What is your roasting process like?

I use a roasting technique known as sensory roasting, focusing more on observing the physical transformation of the coffee bean rather than relying on graphs. I monitor the beans as they darken and smooth out, paying close attention to the distinct “crack” that signals the bean is expanding and releasing moisture. The second crack is a key indicator that the coffee is typically considered roasted.

Tell us about the roasts and blends you offer and the inspiration behind them. Which is your personal favorite, and why? 

We offer seven coffee blends, each roasted to bring out distinct flavors and characteristics. Our Brazil, Colombia, Guatemala, and Decaf coffees undergo a medium roast. These all have a balance that minimizes acidity while enjoying a smooth, well-rounded flavor. Our Chattz House Blend is our medium roast signature blend made up of beans from each region. This blend is designed to appeal to a wide range of coffee drinkers. It has a smooth, well-rounded taste that is neither too bold nor too mild, making it suitable for everyday enjoyment. Our Espresso blend is formulated to pair with milk-based beverages. Its flavor profile and balanced acidity make it an ideal choice for creating rich and creamy espresso shots, cappuccinos, and lattes. Our French roast is our darkest offering. These beans are roasted at a higher temperature, making the coffee have a bold and smoky taste profile. I personally enjoy our Chattz House Blend. With the smoothness of the taste, I can drink it with or without creamer. It’s what I expect coffee to taste like.

How would you describe the coffee scene here in Chattanooga? 

Chattanooga’s coffee scene is plentiful and I think everyone roasts coffee just a little differently. It’s very diverse on what type of coffee flavors you are looking for. You have your chain coffee shops, but you also have just as many local cafes and roasters. I have always appreciated how the citizens of Chattanooga support their small local businesses.

What sets your business apart? 

Every employee takes pride in their work. Whether it’s making the perfect latte or delivering the freshest coffee beans to an office building across town, every one of us at Chattanooga Coffee Company takes the time to deliver the best product we possibly can. I am there every day, and I go see our wholesale accounts to make sure they are all happy and if there is anything we can improve on. I think people like seeing the business owners around and working side-by-side with their employees. It makes us one cohesive team, and you can tell when you walk in, even for the first time, that we all enjoy being there and we love what we do.

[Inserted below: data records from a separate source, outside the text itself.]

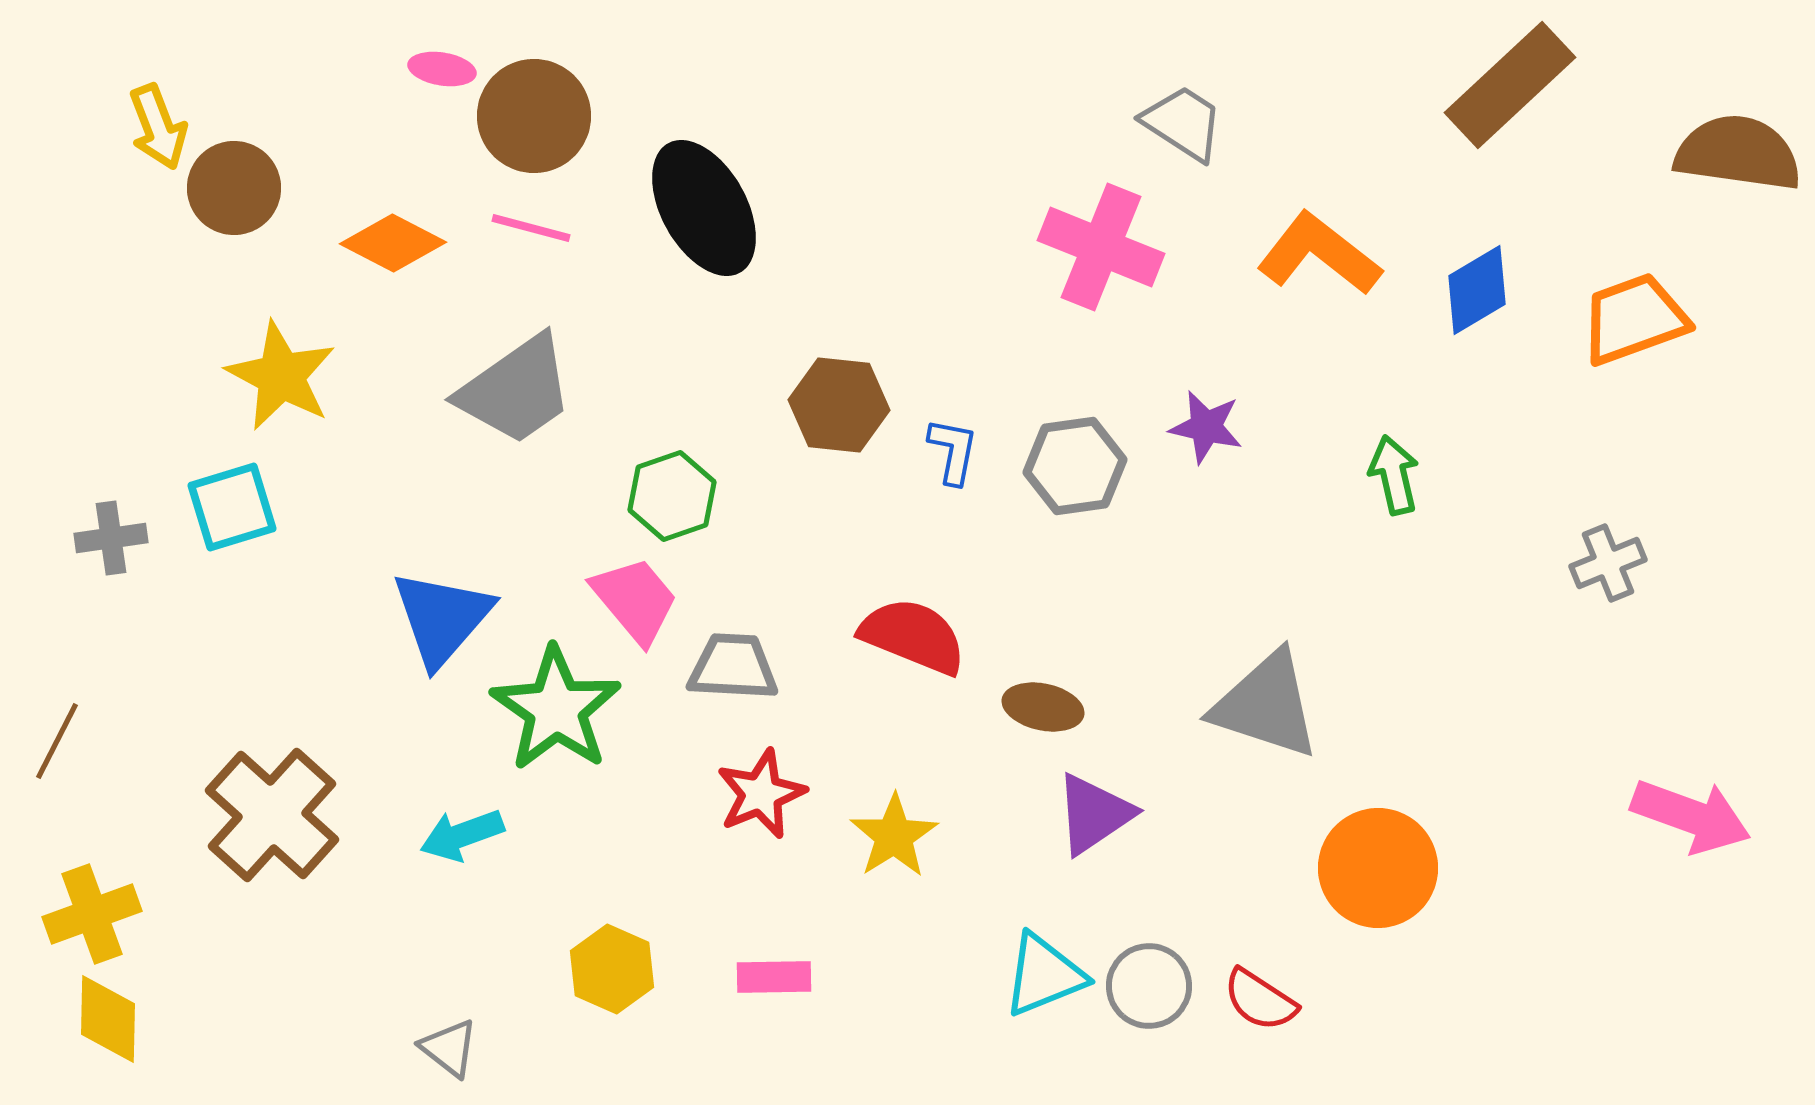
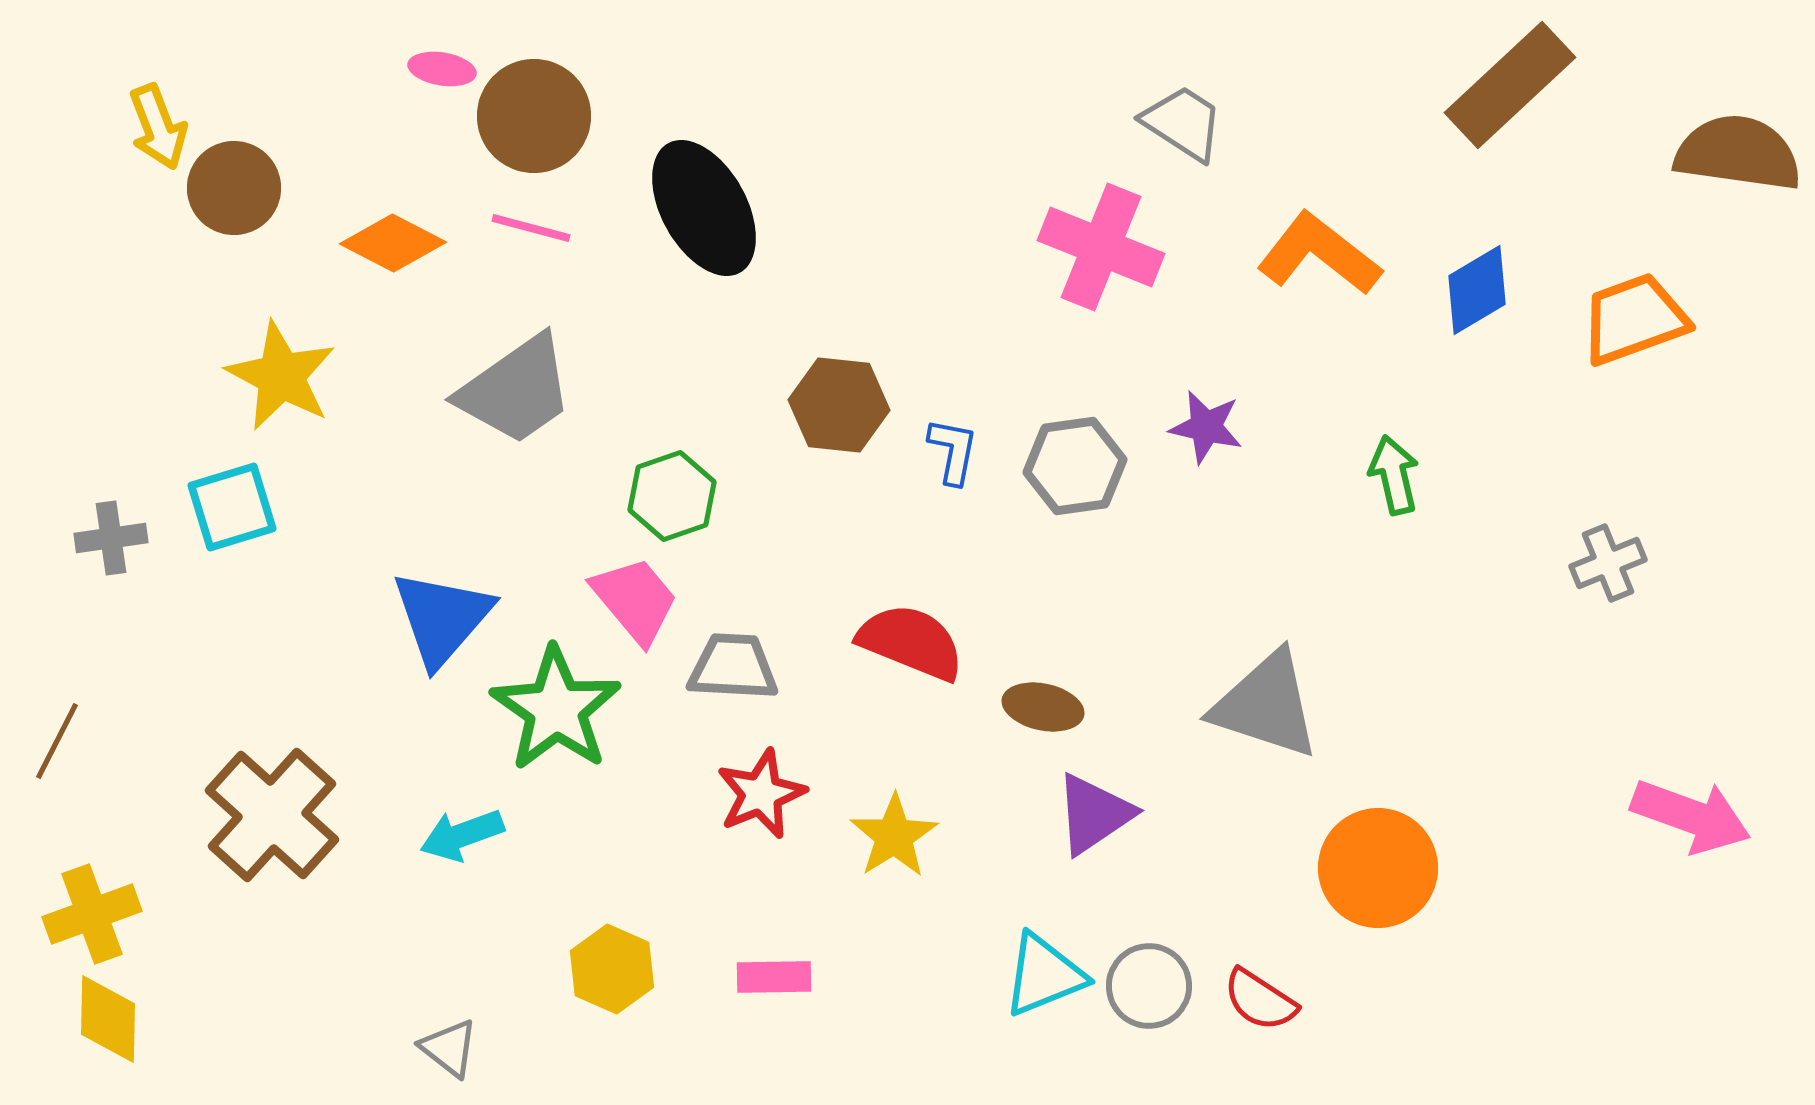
red semicircle at (913, 636): moved 2 px left, 6 px down
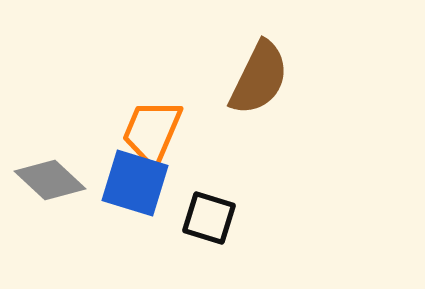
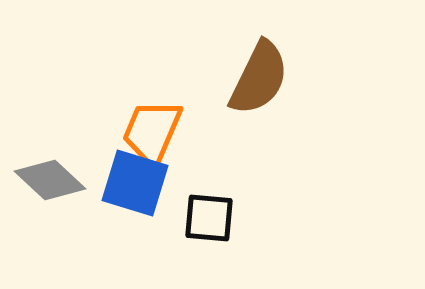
black square: rotated 12 degrees counterclockwise
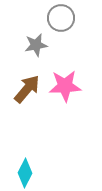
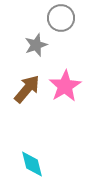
gray star: rotated 10 degrees counterclockwise
pink star: rotated 28 degrees counterclockwise
cyan diamond: moved 7 px right, 9 px up; rotated 40 degrees counterclockwise
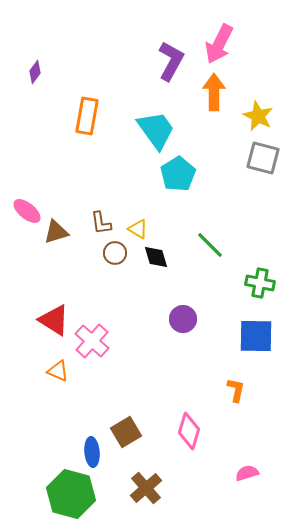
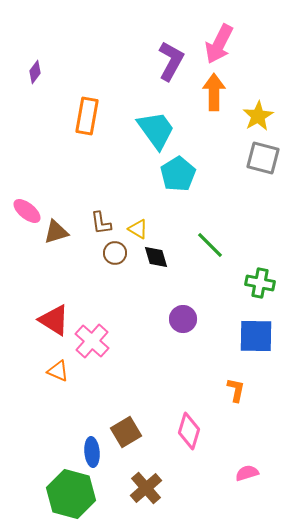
yellow star: rotated 16 degrees clockwise
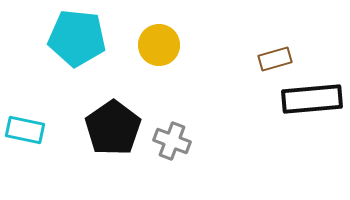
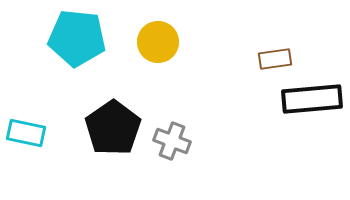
yellow circle: moved 1 px left, 3 px up
brown rectangle: rotated 8 degrees clockwise
cyan rectangle: moved 1 px right, 3 px down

What do you love most about your work?

I truly love the customers. We get just as many out of town visitors as we do locals. I enjoy talking to all of them and seeing where they are from and what brought them in. They love that you can see our roaster and are always inquisitive about the roasting process. The best thing about the coffee business is that you are the one who starts their day off on the right foot. People are usually very happy to see you!

What type of experience do you hope to foster when people visit your location or enjoy your coffee?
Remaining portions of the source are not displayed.